Page images and extracted text:
^^^^^^^^
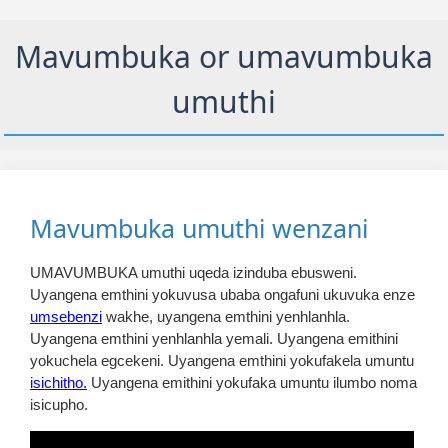
Mavumbuka or umavumbuka
umuthi
Mavumbuka umuthi wenzani
UMAVUMBUKA umuthi uqeda izinduba ebusweni.
Uyangena emthini yokuvusa ubaba ongafuni ukuvuka enze
umsebenzi
wakhe, uyangena emthini yenhlanhla.
Uyangena emthini yenhlanhla yemali. Uyangena emithini
yokuchela egcekeni. Uyangena emthini yokufakela umuntu
isichitho.
Uyangena emithini yokufaka umuntu ilumbo noma
isicupho.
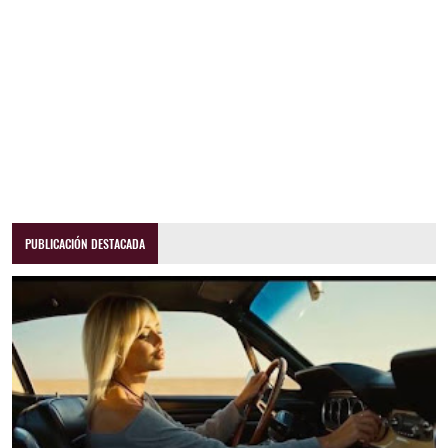
PUBLICACIÓN DESTACADA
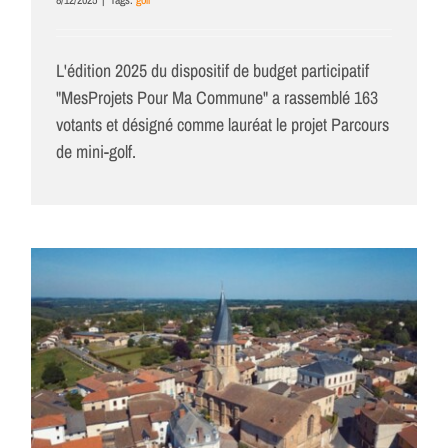
L'édition 2025 du dispositif de budget participatif
"MesProjets Pour Ma Commune" a rassemblé 163
votants et désigné comme lauréat le projet Parcours
de mini-golf.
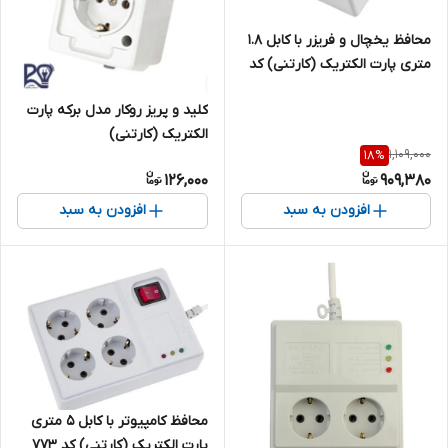
محافظ یخچال و فریزر با کابل ۱.۸
متری پارت الکتریک (کارتنی) کد
۷۶۷
کلید و پریز روکار مدل برکه پارت
الکتریک (کارتنی)
1,109,000
18
%
126,000
909,380
افزودن به سبد
افزودن به سبد
محافظ کامپیوتر با کابل 5 متری
پارت الکتریک (کارتنی) کد ۷۷۳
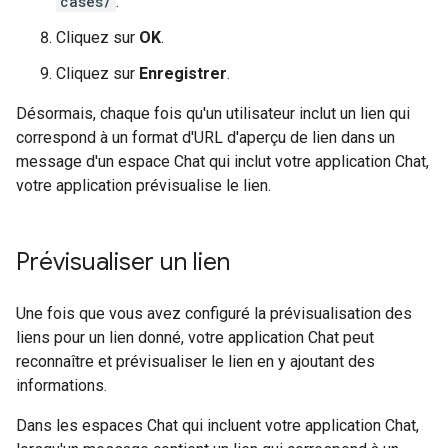
cases/
.
Cliquez sur
OK
.
Cliquez sur
Enregistrer
.
Désormais, chaque fois qu'un utilisateur inclut un lien qui
correspond à un format d'URL d'aperçu de lien dans un
message d'un espace Chat qui inclut votre application Chat,
votre application prévisualise le lien.
Prévisualiser un lien
Une fois que vous avez configuré la prévisualisation des
liens pour un lien donné, votre application Chat peut
reconnaître et prévisualiser le lien en y ajoutant des
informations.
Dans les espaces Chat qui incluent votre application Chat,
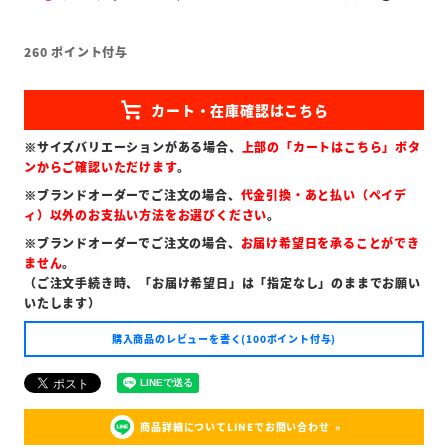
260
ポイント付与
※サイズバリエーションがある場合、
上部の「カートはこちら」ボタ
ンからご確認いただけます
。
※ブランドオーダーでご注文の場合、
代金引換・あと払い（ペイデ
ィ）以外のお支払い方法をお選びください
。
※ブランドオーダーでご注文の場合、
お届け希望日を承ることができ
ません
。
（ご注文手続き時、「お届け希望日」は「指定なし」のままでお願い
いたします）
購入商品のレビューを書く(100ポイント付与)
商品詳細についてLINEでお問い合わせ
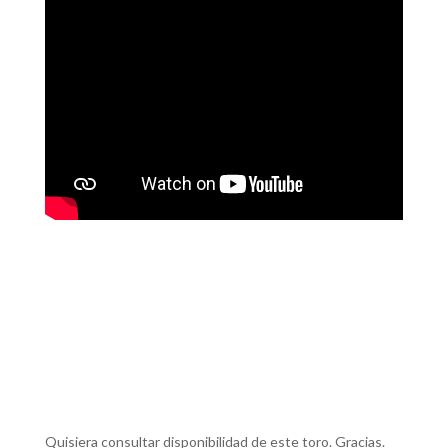
Quisiera consultar disponibilidad de este toro. Gracias.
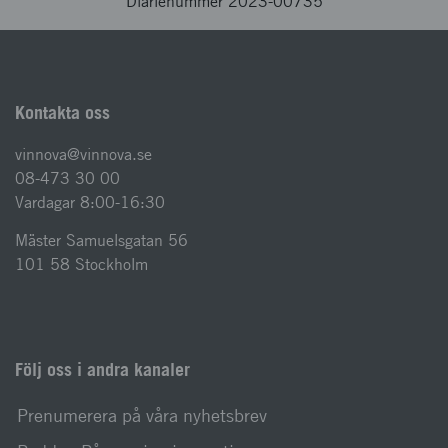
Diarienummer 2023-00735
Kontakta oss
vinnova@vinnova.se
08-473 30 00
Vardagar 8:00-16:30
Mäster Samuelsgatan 56
101 58 Stockholm
Följ oss i andra kanaler
Prenumerera på våra nyhetsbrev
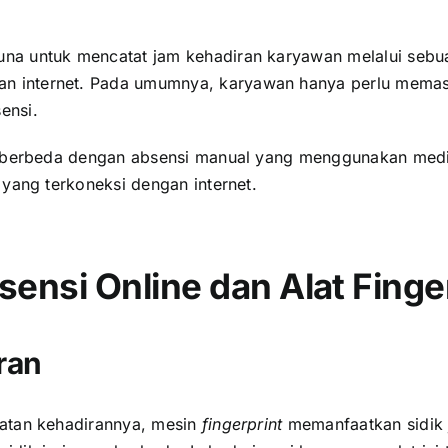
una untuk mencatat jam kehadiran karyawan melalui seb
an internet. Pada umumnya, karyawan hanya perlu mem
ensi.
 berbeda dengan absensi manual yang menggunakan medi
yang terkoneksi dengan internet.
sensi Online dan Alat Finge
ran
tatan kehadirannya, mesin
fingerprint
memanfaatkan sidik 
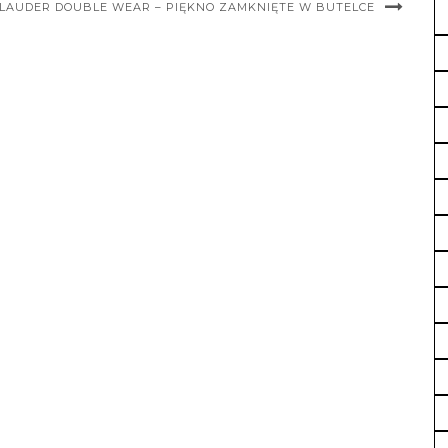
 LAUDER DOUBLE WEAR – PIĘKNO ZAMKNIĘTE W BUTELCE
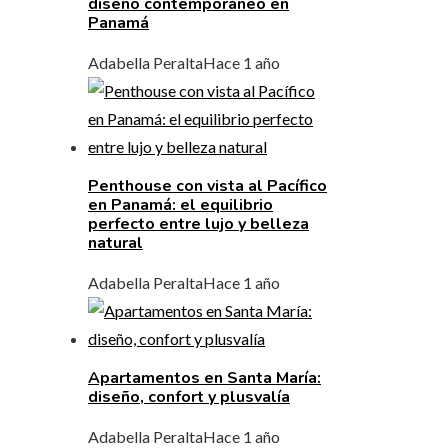
diseño contemporáneo en
Panamá
Adabella Peralta
Hace 1 año
Penthouse con vista al Pacífico
en Panamá: el equilibrio
perfecto entre lujo y belleza
natural
Adabella Peralta
Hace 1 año
Apartamentos en Santa María:
diseño, confort y plusvalía
Adabella Peralta
Hace 1 año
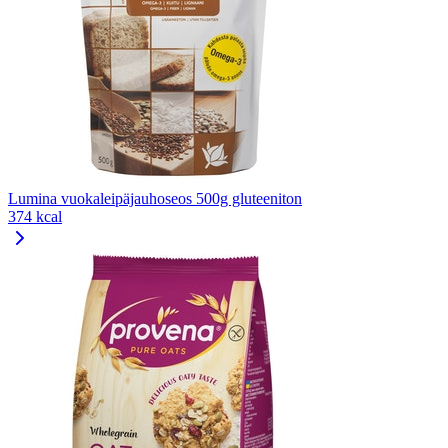
Lumina vuokaleipäjauhoseos 500g gluteeniton
374 kcal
^^^^^^^^
### Problem requirements
Show the lines above that include "votre".

### Your response
message d'un espace Chat qui inclut votre application Chat,
votre application prévisualise le lien.
liens pour un lien donné, votre application Chat peut
Dans les espaces Chat qui incluent votre application Chat,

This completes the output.